This seems like a purely academic argument that would not be "better" at the risk of misinformation.


----------



## Zeroknight (Mar 18, 2009)

Right sorry. I was assuming that most people here has some basic knowledge in programming (that's the conclusion I drew anyway) We're both right though; we were just simple catering to different audiences.

btw, if there's any odd that chance that you do java too; I need to do an end-of-the-year project. Got any ideas?


----------



## bundat (Mar 19, 2009)

I always do games.

So that when I have to present it to my professor (or more commonly, defend it against a panel), I can show the usual stuff that Java programmers need to know and use (an object-oriented design), while show-off other advanced concepts and techniques, such as client-server networking communication, multi-threading, and game programming techniques such as double-buffering, frame skipping, and also show-off seemingly mind-boggling trigonometric skills with transformation matrices (like what I did with the rotating images thing).

It's usually very impressive to look at and to listen to the design specifications.
Even though it's not really hard, just many simple concepts put together.

Although if you like having something nice on your resume, I suggest finding a client (small businesses are good, although it's usually best to start looking for clients in your university, such as professors, heads of departments, and the departments themselves such as the registrar), and making them a database and an information system. It's easy as heck (you could easily throw one together in a week or two) and many programming companies REALLY love such work. Much more than a game you programmed on your resume. Makes it sound like you are really business-minded.

One ex-student professor in our university did this, and the entire university ended up using his online registration, enlistment, and subject reservation project, which every student is now required to have an account in.

It's not complicated at all (MUCH easier than a game IMO), you just need to plan it well. I also advice that you use ZK, it makes the interface look VERY professional (sample interface here, the code is as simple as pure HTML, but look at the "Events and Script" portion and you will see that you have access to the almost the whole Java API and more). As long as they allow you to use it for a "Java" project... in conjuction with Java of course.


----------



## Ethan Rosen (Mar 19, 2009)

Zeroknight said:


> (btw, you'll never crack my 256-bit double, quantum crypograph'd password


----------



## not_kevin (Mar 19, 2009)

Ethan Rosen said:


> Zeroknight said:
> 
> 
> > (btw, you'll never crack my 256-bit double, quantum crypograph'd password



XKCDFTW!!!


----------



## EmersonHerrmann (Mar 19, 2009)

That's just awesome heheheh


----------



## Zeroknight (Mar 19, 2009)

Awesome  and sorry bundat, but I'm in High School... I'll still try to do some of what you said though, thanks


----------



## bundat (Mar 21, 2009)

> ...but I'm in High School...


That's a problem...how? I just see it as an excuse to limit yourself...

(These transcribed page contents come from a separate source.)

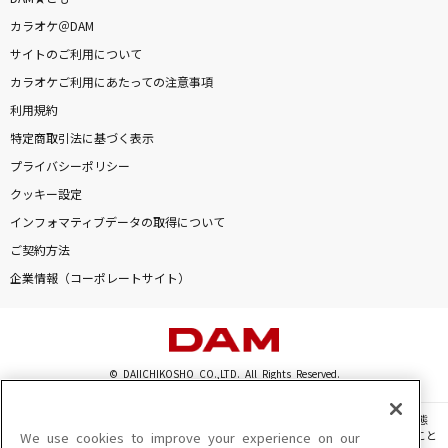
[生音]KissHug
カラオケ＠DAM
aiko
サイトのご利用について
カラオケご利用にあたっての注意事項
[生音]タイミング～Timing～
利用規約
BLACK BISCUITS
特定商取引法に基づく表示
助演女優症
プライバシーポリシー
back number
クッキー設定
インフォマティブデータの取得について
ブリキノダンス
ご契約方法
日向電工
企業情報（コーポレートサイト）
もっと見る
DAMの新曲・ランキングなど
© DAIICHIKOSHO CO.,LTD. All Rights Reserved.
カラオケ最新情報をチェック！
このサイトに掲載されている一切の文章・画像・写真・動画・音声等を、手段や形態
を問わず、著作権法の定める範囲を超えて無断で複製、転載、ファイル化などすること
We use cookies to improve your experience on our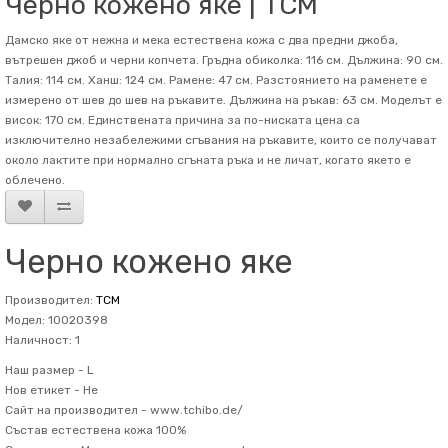
Черно кожено яке | TCM
Дамско яке от нежна и мека естествена кожа с два предни джоба,
вътрешен джоб и черни копчета. Гръдна обиколка: 116 см. Дължина: 90 см.
Талия: 114 см. Ханш: 124 см. Рамене: 47 см. Разстоянието на раменете е
измерено от шев до шев на ръкавите. Дължина на ръкав: 63 см. Mоделът е
висок: 170 см. Единствената причина за по-ниската цена са
изключително незабележими сгъвания на ръкавите, които се получават
около лактите при нормално сгъната ръка и не личат, когато якето е
облечено.
Черно кожено яке
Производител:
TCM
Модел: 10020398
Наличност: 1
Наш размер -
L
Нов етикет -
Не
Сайт на производител -
www.tchibo.de/
Състав
естествена кожа 100%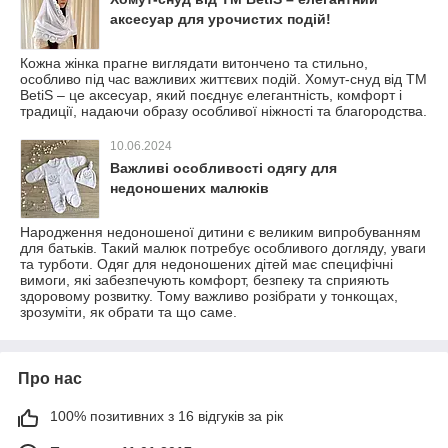
аксесуар для урочистих подій!
Кожна жінка прагне виглядати витончено та стильно,
особливо під час важливих життєвих подій. Хомут-снуд від TM
BetiS – це аксесуар, який поєднує елегантність, комфорт і
традиції, надаючи образу особливої ніжності та благородства.
10.06.2024
Важливі особливості одягу для
недоношених малюків
Народження недоношеної дитини є великим випробуванням
для батьків. Такий малюк потребує особливого догляду, уваги
та турботи. Одяг для недоношених дітей має специфічні
вимоги, які забезпечують комфорт, безпеку та сприяють
здоровому розвитку. Тому важливо розібрати у тонкощах,
зрозуміти, як обрати та що саме.
Про нас
100% позитивних з 16 відгуків за рік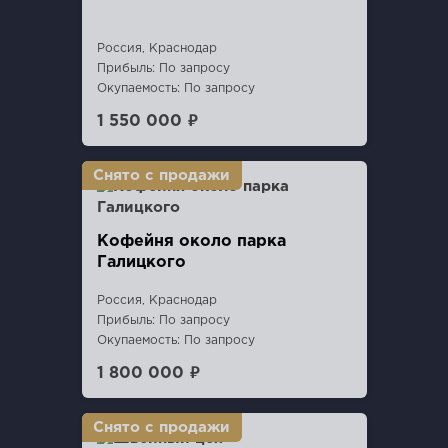
Россия, Краснодар
Прибыль: По запросу
Окупаемость: По запросу
1 550 000 ₽
Кофейня около парка
Галицкого
Россия, Краснодар
Прибыль: По запросу
Окупаемость: По запросу
1 800 000 ₽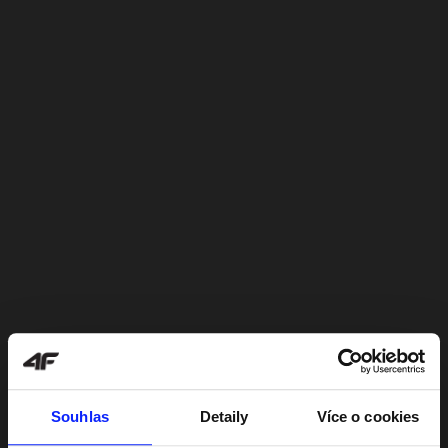
Souhlas
Detaily
Více o cookies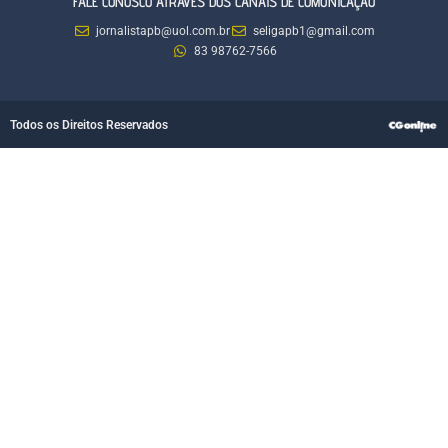
FALE CONOSCO ATRAVÉS DOS CANAIS DE COMUNICAÇÃO
jornalistapb@uol.com.br
seligapb1@gmail.com
83 98762-7566
Todos os Direitos Reservados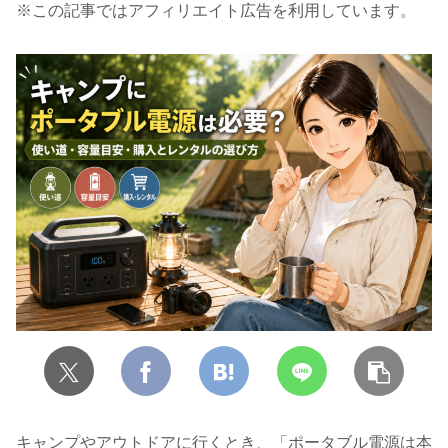
※この記事ではアフィリエイト広告を利用しています。
キャンプやアウトドアに行くとき、「ポータブル電源は本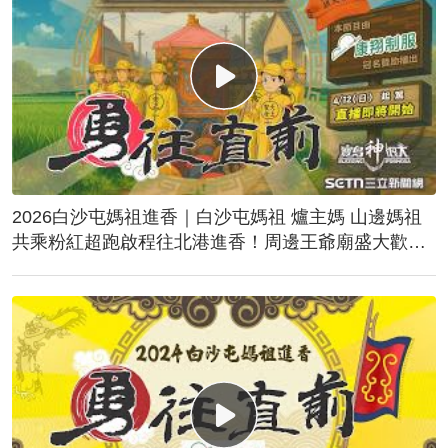
2026白沙屯媽祖進香｜白沙屯媽祖 爐主媽 山邊媽祖
共乘粉紅超跑啟程往北港進香！周邊王爺廟盛大歡
送！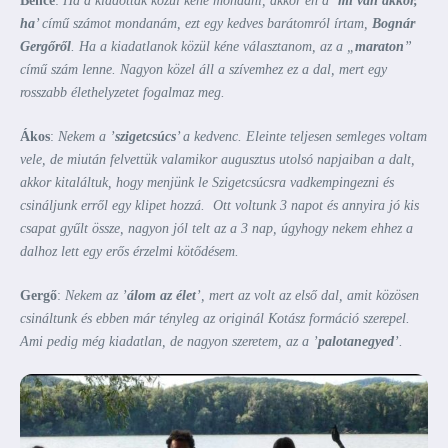
Bence
:
Ha a kiadottak közül kéne mondani, akkor én a ’
mi van akkor,
ha
’ című számot mondanám, ezt egy kedves barátomról írtam,
Bognár
Gergőről
. Ha a kiadatlanok közül kéne választanom, az a „
maraton
”
című szám lenne. Nagyon közel áll a szívemhez ez a dal, mert egy
rosszabb élethelyzetet fogalmaz meg.
Ákos
:
Nekem a ’
szigetcsúcs
’ a kedvenc. Eleinte teljesen semleges voltam
vele, de miután felvettük valamikor augusztus utolsó napjaiban a dalt,
akkor kitaláltuk, hogy menjünk le Szigetcsúcsra vadkempingezni és
csináljunk erről egy klipet hozzá. Ott voltunk 3 napot és annyira jó kis
csapat gyűlt össze, nagyon jól telt az a 3 nap, úgyhogy nekem ehhez a
dalhoz lett egy erős érzelmi kötődésem.
Gergő
:
Nekem az ’
álom az élet
’, mert az volt az első dal, amit közösen
csináltunk és ebben már tényleg az originál Kotász formáció szerepel.
Ami pedig még kiadatlan, de nagyon szeretem, az a ’
palotanegyed
’.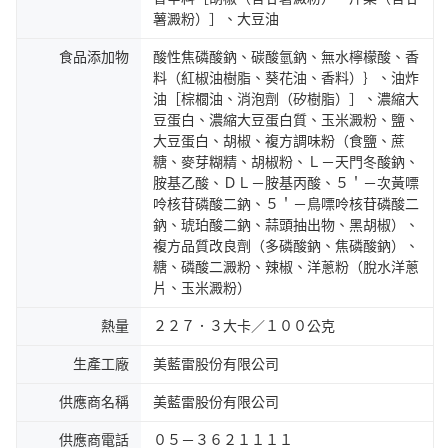
薯澱粉）］、大豆油
食品添加物
酸性焦磷酸鈉、碳酸氫鈉、無水檸檬酸、香
料（紅椒油樹脂、葵花油、香料）｝、油炸
油［棕櫚油、消泡劑（矽樹脂）］、濃縮大
豆蛋白、濃縮大豆蛋白質、玉米澱粉、鹽、
大豆蛋白、胡椒、複方調味粉（食鹽、蔗
糖、麥芽糊精、胡椒粉、Ｌ－天門冬酸鈉、
胺基乙酸、ＤＬ－胺基丙酸、５＇－次黃嘌
呤核苷磷酸二鈉、５＇－鳥嘌呤核苷磷酸二
鈉、琥珀酸二鈉、蒜頭抽出物、黑胡椒）、
複方品質改良劑（多磷酸鈉、焦磷酸鈉）、
糖、磷酸二澱粉、辣椒、洋蔥粉（脫水洋蔥
片、玉米澱粉）
熱量
２２７．３大卡／１００公克
生產工廠
美藍雷股份有限公司
供應商名稱
美藍雷股份有限公司
供應商電話
０５－３６２１１１１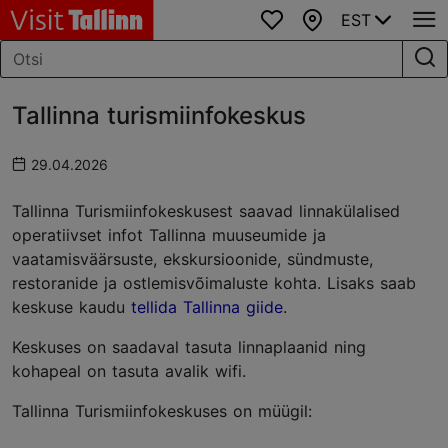
EST
Lemmikud
Kaart
Tallinna turismiinfokeskus
29.04.2026
Tallinna Turismiinfokeskusest saavad linnakülalised
operatiivset infot Tallinna muuseumide ja
vaatamisväärsuste, ekskursioonide, sündmuste,
restoranide ja ostlemisvõimaluste kohta. Lisaks saab
keskuse kaudu
tellida Tallinna giide
.
Keskuses on saadaval tasuta linnaplaanid ning
kohapeal on tasuta avalik wifi.
Tallinna Turismiinfokeskuses on müügil: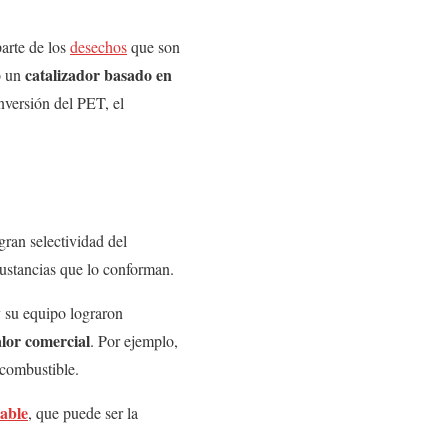
parte de los
desechos
que son
catalizador basado en
ó un
nversión del PET, el
gran selectividad del
sustancias que lo conforman.
y su equipo lograron
alor comercial
. Por ejemplo,
 combustible.
able
, que puede ser la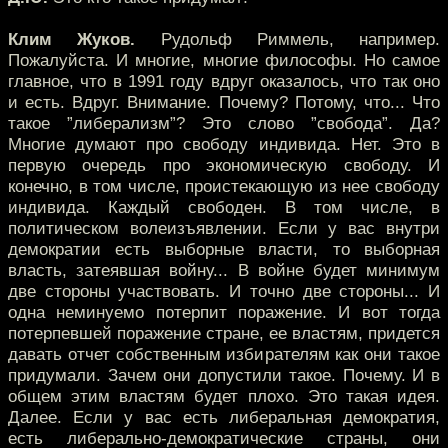
Клим Жуков.
Рудольф Риммель, например.
Пожалуйста. И многие, многие философы. Но самое
главное, что в 1991 году вдруг оказалось, что так оно
и есть. Вдруг. Внимание. Почему? Потому, что... Что
такое ”либерализм”? Это слово ”свобода”. Да?
Многие думают про свободу индивида. Нет. Это в
первую очередь про экономическую свободу. И
конечно, в том числе, проистекающую из нее свободу
индивида. Каждый свободен. В том числе, в
политическом волеизъявлении. Если у вас внутри
демократии есть выборные власти, то выборная
власть, затеявшая войну... В войне будет минимум
две стороны участвовать. И точно две стороны... И
одна неминуемо потерпит поражение. И вот тогда
потерпевшей поражение стране, ее властям, придется
давать отчет собственным избирателям как они такое
придумали. Зачем они допустили такое. Почему. И в
общем этим властям будет плохо. Это такая идея.
Далее. Если у вас есть либеральная демократия,
есть либерально-демократические страны, они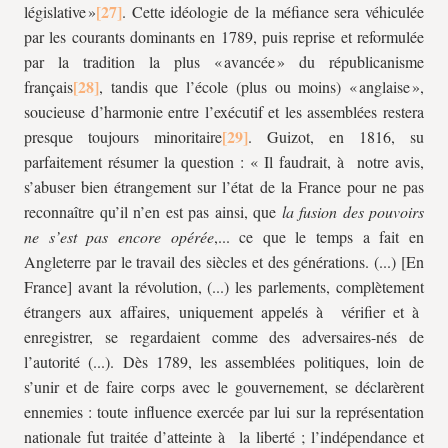
législative »
. Cette idéologie de la méfiance sera véhiculée
par les courants dominants en 1789, puis reprise et reformulée
par la tradition la plus « avancée » du républicanisme
français
, tandis que l’école (plus ou moins) « anglaise »,
soucieuse d’harmonie entre l’exécutif et les assemblées restera
presque toujours minoritaire
. Guizot, en 1816, su
parfaitement résumer la question : «
Il faudrait, à notre avis,
s’abuser bien étrangement sur l’état de la France pour ne pas
reconnaître qu’il n’en est pas ainsi, que
la fusion des pouvoirs
ne s’est pas encore opérée
,... ce que le temps a fait en
Angleterre par le travail des siècles et des générations. (...) [En
France] avant la révolution, (...) les parlements, complètement
étrangers aux affaires, uniquement appelés à vérifier et à
enregistrer, se regardaient comme des adversaires-nés de
l’autorité (...). Dès 1789, les assemblées politiques, loin de
s’unir et de faire corps avec le gouvernement, se déclarèrent
ennemies : toute influence exercée par lui sur la représentation
nationale fut traitée d’atteinte à la liberté ; l’indépendance et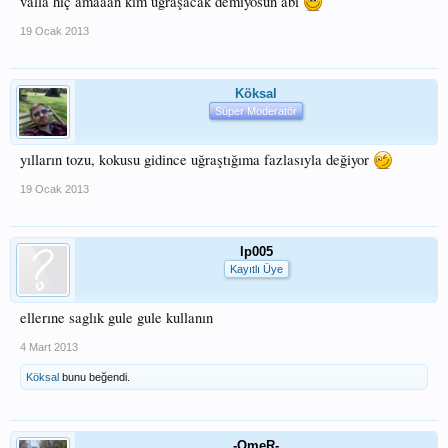
valla hiç amaaan kim uğraşacak demiyosun abi
19 Ocak 2013
Köksal
Süper Moderatör
yılların tozu, kokusu gidince uğraştığıma fazlasıyla değiyor
19 Ocak 2013
lp005
Kayıtlı Üye
ellerıne saglık gule gule kullanın
4 Mart 2013
Köksal
bunu beğendi.
-OmeR-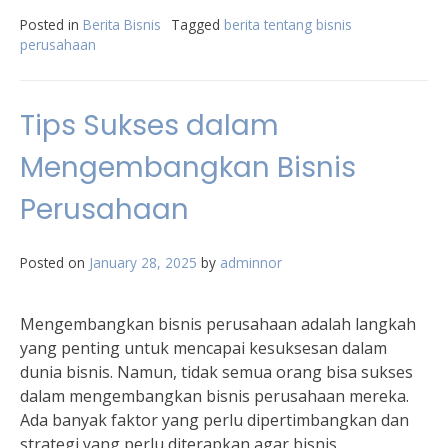
Posted in
Berita Bisnis
Tagged
berita tentang bisnis
perusahaan
Tips Sukses dalam
Mengembangkan Bisnis
Perusahaan
Posted on
January 28, 2025
by
adminnor
Mengembangkan bisnis perusahaan adalah langkah
yang penting untuk mencapai kesuksesan dalam
dunia bisnis. Namun, tidak semua orang bisa sukses
dalam mengembangkan bisnis perusahaan mereka.
Ada banyak faktor yang perlu dipertimbangkan dan
strategi yang perlu diterapkan agar bisnis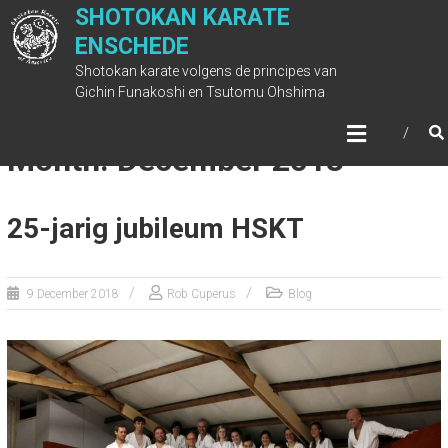
Skip
SHOTOKAN KARATE
to
ENSCHEDE
content
Shotokan karate volgens de principes van
Gichin Funakoshi en Tsutomu Ohshima
Month: December 2018
25-jarig jubileum HSKT
9 December 2018
Rob Cuperus
Blog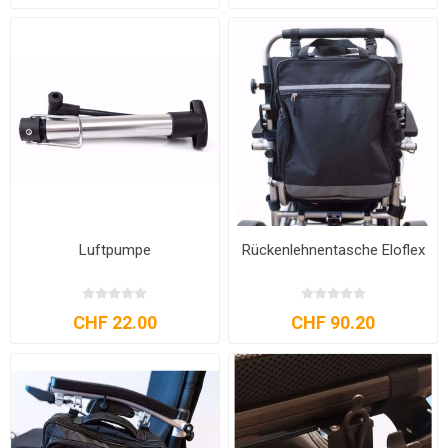
Luftpumpe
Rückenlehnentasche Eloflex
CHF 22.00
CHF 90.20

I know plenty of high-schoolers who've made games, which were much harder to make than your common business information system, with things like multi-threading and tons of trigonometric computations, vector and matrix math and whatnot, in harder platforms than Java like DirectX or OpenGL, using mixed C and assembly, or even having to deal with other complexities like interrupts (vectors and handlers), hardware ports, VESA standards, parsing audio files by hand, DMA transfers, and many other things.

You can easily do all the things I've listed above with enough research and effort.
Just walk around to people in charge and ask them if they'd appreciate something in their files or database to be automated or computerized. It's not hard to get a "client", especially if it's going to be free for them.


----------